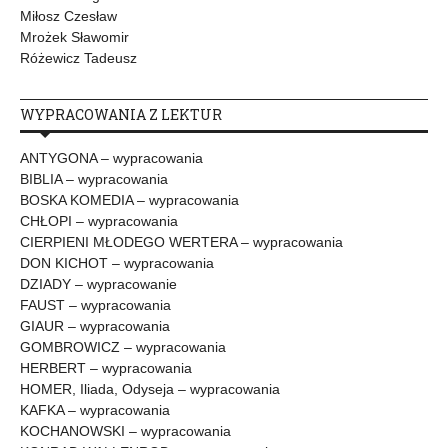
Miłosz Czesław
Mrożek Sławomir
Różewicz Tadeusz
WYPRACOWANIA Z LEKTUR
ANTYGONA – wypracowania
BIBLIA – wypracowania
BOSKA KOMEDIA – wypracowania
CHŁOPI – wypracowania
CIERPIENI MŁODEGO WERTERA – wypracowania
DON KICHOT – wypracowania
DZIADY – wypracowanie
FAUST – wypracowania
GIAUR – wypracowania
GOMBROWICZ – wypracowania
HERBERT – wypracowania
HOMER, Iliada, Odyseja – wypracowania
KAFKA – wypracowania
KOCHANOWSKI – wypracowania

● ● ● ● ●

Exactly the lines from the one with "Mrożek Sławomir" through the final line of the entries are to be returned, both ends included.

Mrożek Sławomir
Różewicz Tadeusz
WYPRACOWANIA Z LEKTUR
ANTYGONA – wypracowania
BIBLIA – wypracowania
BOSKA KOMEDIA – wypracowania
CHŁOPI – wypracowania
CIERPIENI MŁODEGO WERTERA – wypracowania
DON KICHOT – wypracowania
DZIADY – wypracowanie
FAUST – wypracowania
GIAUR – wypracowania
GOMBROWICZ – wypracowania
HERBERT – wypracowania
HOMER, Iliada, Odyseja – wypracowania
KAFKA – wypracowania
KOCHANOWSKI – wypracowania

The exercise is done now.